One of the reasons I enjoy working with Microsoft SQL Server because often I find that its behaviour is a classic case of GIGO (Garbage In Garbage Out). Jacob Sebastian (blog) always makes it a point to mention in his TechEd and Community Tech Days sessions that one must also treat SQL Server with respect, else it will create problems for us!
Based on my practical experience in resolving issues during code review and sometimes during bug-fixing, what I am going to discuss about today demonstrates that if we (i.e. SQL developers) do not respect SQL Server or feed it the wrong queries, the output will be wrong!
Composite Primary Keys
There are many cases when we have the primary key on a table as a composite key, i.e. comprised of one or more key columns. Let us assume that we are making an application for a courier company, and have divided the country into multiple zones. Each zone has a set of delivery centers supported by the company.
USE tempdb GO IF (OBJECT_ID('tempdb.dbo.IndexBehaviourTest') IS NOT NULL) DROP TABLE tempdb.dbo.IndexBehaviourTest CREATE TABLE IndexBehaviourTest (CityId INT NOT NULL, ZoneId INT NOT NULL, City VARCHAR(20), PRIMARY KEY(CityId, ZoneId)) GO INSERT INTO IndexBehaviourTest (CityId, ZoneId, City) VALUES (1, 1, 'Delhi'), (2, 1, 'Chandigadh'), (1, 2, 'Mumbai'), (2, 2, 'Ahmedabad'), (1, 3, 'Kolkotta'), (2, 3, 'Guwhati'), (1, 4, 'Bengaluru'), (2, 4, 'Chennai') GO
As you can see from the script above, both the ZoneId and the CityId together identify a unique delivery location. Such cases are ideal for use of a composite primary key.
All of us “know” that whenever we write a query, we need to use the full primary key as the qualifier/filter in the WHERE clause. However, those who have supported a product for long will know that often developers in a rush to get things out of the door throw caution to the wind and proceed with whatever works.
The errors that occur
An unexpected result set
Normally, when developers develop code and unit test, the focus is more on getting the code to work, not on the accuracy of the code. The developer would begin by inserting a few cities into the database, and then use a simple query to fetch the results.
USE tempdb GO --Insert some unit test data INSERT INTO IndexBehaviourTest (CityId, ZoneId, City) VALUES (3, 1, 'Noida') --Fetch the test data to unit test SELECT * FROM IndexBehaviourTest WHERE CityId = 3
The developer would be happy that the code worked and that SQL Server performed an index seek as expected. The developer would therefore integrate the query into source control. However, an incomplete primary key has been used and outside of the unit test data, the user is bound to end up with an unexpected result set.

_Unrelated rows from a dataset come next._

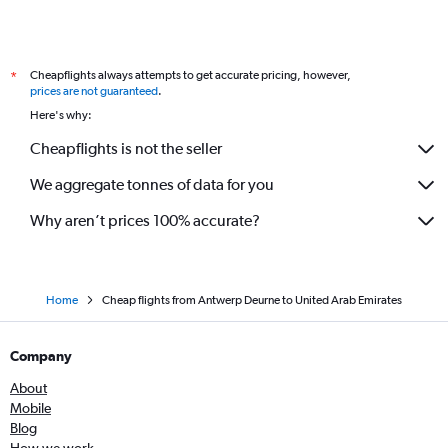
Cheapflights always attempts to get accurate pricing, however,
*
prices are not guaranteed
.
Here's why:
Cheapflights is not the seller
We aggregate tonnes of data for you
Why aren’t prices 100% accurate?
Home
Cheap flights from Antwerp Deurne to United Arab Emirates
Company
About
Mobile
Blog
How we work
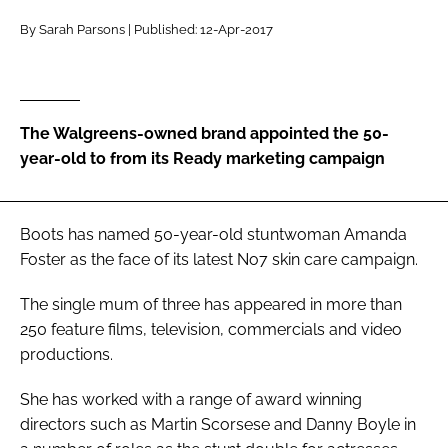
RECRUITMENT
By Sarah Parsons | Published: 12-Apr-2017
Password
Password
The Walgreens-owned brand appointed the 50-
year-old to from its Ready marketing campaign
Remember me
Boots has named 50-year-old stuntwoman Amanda
Foster as the face of its latest No7 skin care campaign.
FORGOT PASSWORD?
The single mum of three has appeared in more than
250 feature films, television, commercials and video
productions.
She has worked with a range of award winning
directors such as Martin Scorsese and Danny Boyle in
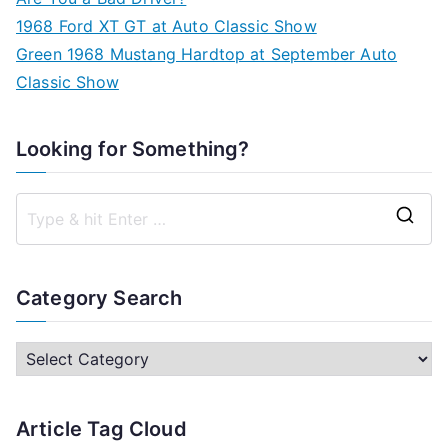
1968 Ford XT GT at Auto Classic Show
Green 1968 Mustang Hardtop at September Auto
Classic Show
Looking for Something?
S
e
a
Category Search
r
c
C
h
a
f
t
Article Tag Cloud
o
e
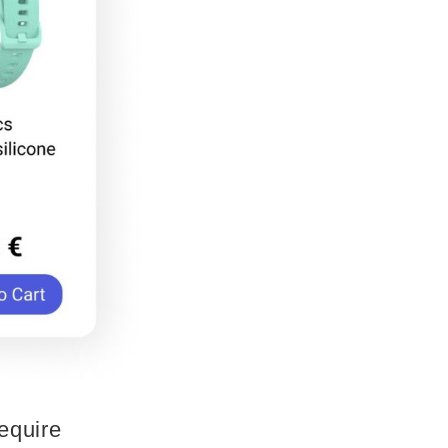
require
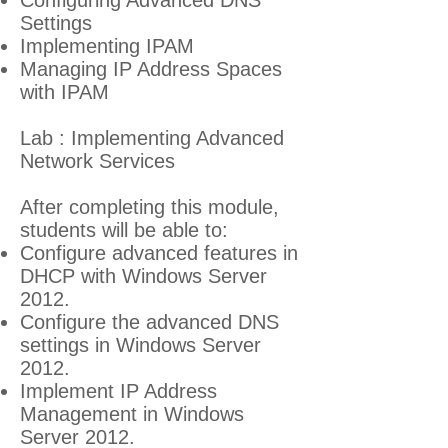
Configuring Advanced DNS
Settings
Implementing IPAM
Managing IP Address Spaces
with IPAM
Lab : Implementing Advanced
Network Services
After completing this module,
students will be able to:
Configure advanced features in
DHCP with Windows Server
2012.
Configure the advanced DNS
settings in Windows Server
2012.
Implement IP Address
Management in Windows
Server 2012.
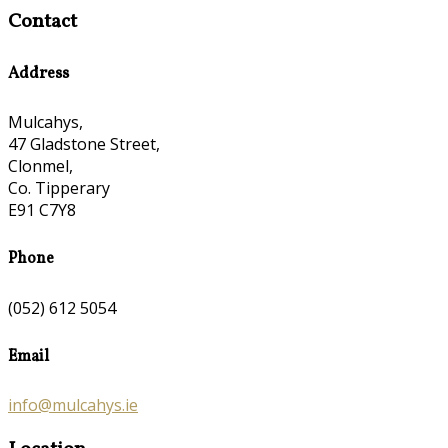
Contact
Address
Mulcahys,
47 Gladstone Street,
Clonmel,
Co. Tipperary
E91 C7Y8
Phone
(052) 612 5054
Email
info@mulcahys.ie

USE tempdb GO --Impact of using only part of the key SELECT * FROM IndexBehaviourTest WHERE CityId = 2
As you can see, SQL Server returned us an incorrect result set because we requested “garbage” by not specifying the full primary key.
A performance hit
This is all about respecting SQL Server. If we do not use the first key column that makes up the composite key, we are not respecting SQL Server, and it will punish us by performing an index scan and thereby impacting performance:
USE tempdb GO --Impact not using the first part of the composite key SELECT * FROM IndexBehaviourTest WHERE ZoneId = 2 GO
Conclusion – Always use the full primary key
Always remember to treat SQL Server with respect, and never feed it junk to work upon. Always use the full primary key, and you will NEVER run into the specific issues mentioned above.
USE tempdb GO --The correct way to select - use the FULL Primary Key SELECT * FROM IndexBehaviourTest WHERE CityId = 2 AND ZoneId = 2 GO
Until we meet next time,
Be courteous. Drive responsibly.